At that moment the telephone bell rang, and the doctor pulled the instrument towards him with a little frown.
“I told those people in the office not to put anybody through,” he said and lifted the receiver.
“Who’s that?” he said sharply, and the soft pleasant voice of a girl replied:
“Is that Dr. Parsons?”
“Yes, it is I,” said the doctor.
“Oh, I just wanted to tell you that I read your moving appeal for funds in the _Morning Post_ to-day.”
The doctor’s face brightened. This little hospital was his life’s work, and the very hint of a promise that help was coming, however meagre that help might be, cheered him.
“I’m glad you were moved by it,” he said, half in humour and half in earnest; “and I trust that you will be moved to some purpose. Am I wrong in suspecting you to be a possible subscriber?”
There was a little laugh at the other end of the wire.
“You are appealing for £8,000 to carry on the hospital for another six months,” said the girl.
“That’s right,” nodded the doctor.
“Well, I’ve sent you £10,000,” was the surprising reply, and the doctor gasped.
“You’ve sent me £10,000!” he said hollowly. “You’re joking, I suppose.”
“Well, I haven’t exactly sent you £10,000,” said the voice--“that is to say, in money. I have sent you the money’s worth. I sent a parcel to you last night. Have you got it?”
The doctor looked round.
“Yes,” he said, “there is a parcel here, posted at Clapham. Is that from you?”
“That’s from me,” said the girl’s voice. “I am relieved to know that you have found it.”
“What’s in it?” demanded the man curiously.
“A very interesting armlet which was, and probably is still, the property of Lord Claythorpe.”
“What do you mean?” asked the doctor sharply.
“It is the armlet I stole from him,” said the voice; “and there is a reward of £10,000 for its return. I want you to return it, and apply the money to your hospital.”
“To whom am I speaking?” asked Dr. Parsons huskily.
“To Four Square Jane!” was the reply and there was a “click!” as the receiver was hung up.

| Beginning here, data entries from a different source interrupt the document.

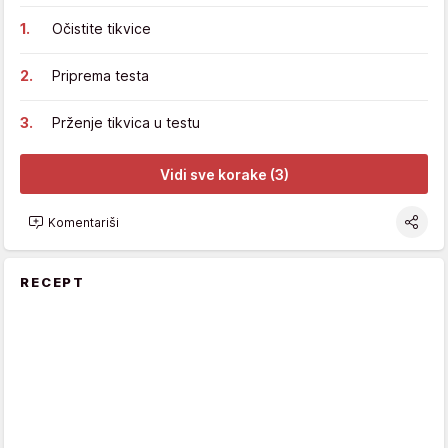
Očistite tikvice
Priprema testa
Prženje tikvica u testu
Vidi sve korake (3)
Komentariši
RECEPT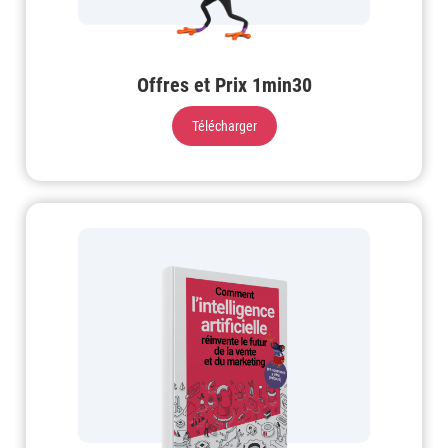
Offres et Prix 1min30
Télécharger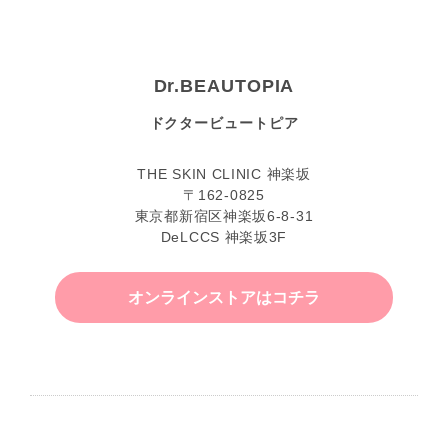
Dr.BEAUTOPIA
ドクタービュートピア
THE SKIN CLINIC 神楽坂
〒162-0825
東京都新宿区神楽坂6-8-31
DeLCCS 神楽坂3F
オンラインストアはコチラ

With trembling fingers the doctor tore the tape which bound the little parcel, pulled the brown-paper cover aside, disclosing a small wooden box with a sliding lid. This he pushed back, and there, in its bed of cotton wool, glittered and flashed the famous Venetian Armlet.
It was a nine days’ wonder. The daily Press, which for the past weeks had had to satisfy itself with extravagant weather reports and uninteresting divorce cases, fell upon this latest sensation with enthusiasm, and there was not a Sunday paper in the country that did not “feature” it in the largest of black type. For it was the greatest story that had been printed for years.
The securing of the reward was not to be so simple a matter as the Press and Dr. Parsons imagined. A telephone message had acquainted Lord Claythorpe with the recovery of his jewel, and the doctor himself carried it to Belgrave Square. Lord Claythorpe was a thin little man, bald of head, and yellow of face. He suffered from some sort of chronic jaundice, which not only tinged his skin, but gave a certain yellowy hue to his temper. He received the doctor in his beautiful library, one wall of which, as Dr. Parsons noticed, was covered with the doors of small safes which had been let into the wall itself. For Lord Claythorpe was a great connoisseur of precious stones, and argued that it was just as absurd to keep your gems all behind one door as it was to keep all your eggs in one basket.
“Yes, yes,” he said a little testily; “that is the jewel. I wouldn’t have lost it for anything. If my fool of a--if her ladyship hadn’t taken it down with her I shouldn’t have had all this bother and worry. This is one of the rarest ornaments in the kingdom.”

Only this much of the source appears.